Tasya melenggang keluar dari kubikel milik Saka. Dia merasa ada yang berubah. Dia ingin bercerita banyak hal, tapi sepertinya Saka sedang sibuk. Tak apa, cerita ini bisa menunggu. Belum sempat terjawab rasa penasaran itu, ponsel Tasya bergetar. Wajahnya sumringah saat dia melihat nama yang tertera di layar. Rendra.
***
Jam delapan tepat, motor matic berwarna hitam sudah parkir dengan manis di depan tempat kos Tasya. Siapa lagi pemiliknya kalau bukan Saka. Tasya tersenyum, melihat Saka, dengan penampilan bersih, ada di depan pintu kosnya. Saka memang seperti itu, pakaiannya memang hanya T- shirt dan jeans biasa, tapi entah mengapa selalu terlihat pas dan rapi di badannya.

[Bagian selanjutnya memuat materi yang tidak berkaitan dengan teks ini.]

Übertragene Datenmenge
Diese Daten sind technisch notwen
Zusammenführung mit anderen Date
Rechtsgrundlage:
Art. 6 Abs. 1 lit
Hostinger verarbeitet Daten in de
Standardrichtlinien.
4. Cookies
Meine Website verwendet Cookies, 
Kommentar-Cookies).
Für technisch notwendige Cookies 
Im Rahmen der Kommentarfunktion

Tak banyak kalimat yang terucap sepanjang perjalanan. Ada segudang cerita yang ingin Tasya ceritakan, tapi dia juga tahu, ada cerita yang tak kalah banyak ingin Saka sampaikan padanya. Akhir-akhir ini hanya Saka yang selalu ada dalam pikiran Tasya. Dia sudah mencoba untuk menekan perasaan itu, namun semakin lama malah semakin dalam.
Cafe sederhana yang ada di lingkup daerah perkantoran itu terlihat sepi. Agak aneh memang. Biasanya di malam hari seperti ini pengunjung yang datang sangat padat. Tempat nongkrong yang terdiri dari dua lantai dengan sentuhan bangunan bergaya eropa itu memang cukup nyaman dijadikan tempat berkumpl. Saka membisikkan sesuatu kepada pelayan cafe yang kemudian mengantarkan mereka ke kebun belakang.

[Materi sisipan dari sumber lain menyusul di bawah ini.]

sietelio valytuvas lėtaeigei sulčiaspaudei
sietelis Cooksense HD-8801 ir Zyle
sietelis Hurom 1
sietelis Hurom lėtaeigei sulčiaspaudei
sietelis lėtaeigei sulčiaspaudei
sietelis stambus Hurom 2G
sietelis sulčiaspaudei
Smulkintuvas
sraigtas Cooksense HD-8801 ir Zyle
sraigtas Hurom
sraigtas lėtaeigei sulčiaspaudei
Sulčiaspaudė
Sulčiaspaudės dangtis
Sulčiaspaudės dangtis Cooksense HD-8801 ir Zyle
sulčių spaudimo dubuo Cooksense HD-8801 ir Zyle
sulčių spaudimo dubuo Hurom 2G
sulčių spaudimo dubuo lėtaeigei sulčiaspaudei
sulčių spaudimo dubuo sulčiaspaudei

“Aku udah lama putus sama Risa,” sesaat setelah mereka duduk, Saka berucap. Dia mengatakan itu dengan mantap, tak nampak ada penyesalan di wajahnya. Bahkan, ada senyum kelegaan yang samar-samar terlihat dari sudut bibirnya.
“Lama? Tapi kenapa kamu malah seneng?” Tanya memandang Saka heran.

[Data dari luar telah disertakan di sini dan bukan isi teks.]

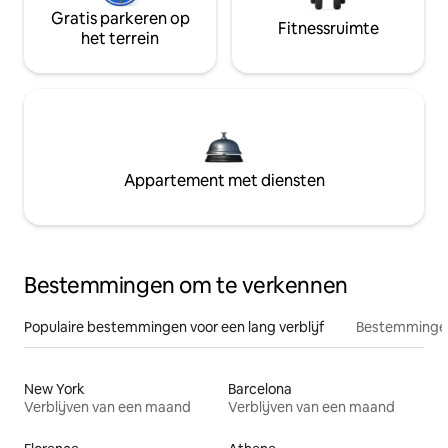
Gratis parkeren op
Fitnessruimte
het terrein
Appartement met diensten
Bestemmingen om te verkennen
Populaire bestemmingen voor een lang verblijf
Bestemmingen
New York
Barcelona
Verblijven van een maand
Verblijven van een maand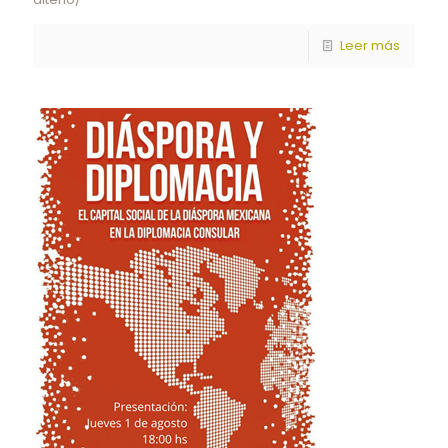
Leer más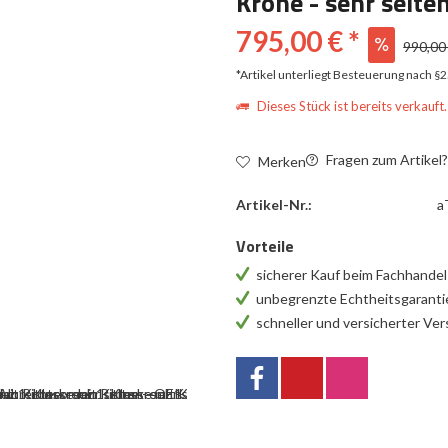
Krone - sehr selte
795,00 € *
990,00 
*Artikel unterliegt Besteuerung nach §
Dieses Stück ist bereits verkauft.
Fragen zum Artikel
Merken
Artikel-Nr.:
a
Vorteile
sicherer Kauf beim Fachhande
unbegrenzte Echtheitsgarant
schneller und versicherter Ve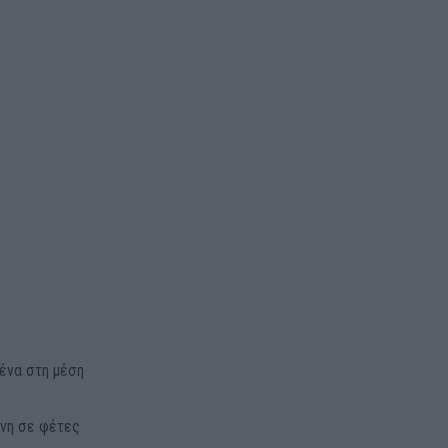
μένα στη μέση
ένη σε φέτες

“Karena aku sadar, bukan dia yang selama ini aku cintai. Aku salah menilai, ada orang lain, yang ternyata sampai sekarang masih aku sayangi,” Saka tersenyum, kali ini senyumnya nampak sangat jelas. Senyum bahagia.
“Siapa?” ada nada kecewa dan sekaligus ingin tahu dari pertanyaan Tasya. Mungkinkah dia cemburu?
“Coba kamu lihat ke panggung di sebelah sana,” Saka menunjuk ke arah panggung musik yang tadinya kosong, sekarang penuh dengan orang-orang yang membawa spanduk.
Lidah Tasya terkunci rapat. Badannya seketika kaku. Pemandangan ini membingungkan. Perasaannya jadi campur aduk tak karuan. Risa? Mengapa Risa juga ada di sana? Dan tulisan itu? Diejanya berkali-kali tulisan yang membuat jantungnya seakan berhenti berdetak itu. “Tasya, would you be my soulmate?
***
Hingar bingar telah selesai. Tak ada lagi sedih, hanya tawa yang tersisa. Sebuah cincin emas putih melingkar di jari manis Tasya. Tak perlu lagi ada keraguan. Kesalahpahaman selama ini sudah terluruskan. Di seberang sana Risa nampak melambaikan tangan, yang dibalas Tasya dengan senyum dan anggukan kepala. Di sebelah Risa ada Bayu, pacarnya yang baru.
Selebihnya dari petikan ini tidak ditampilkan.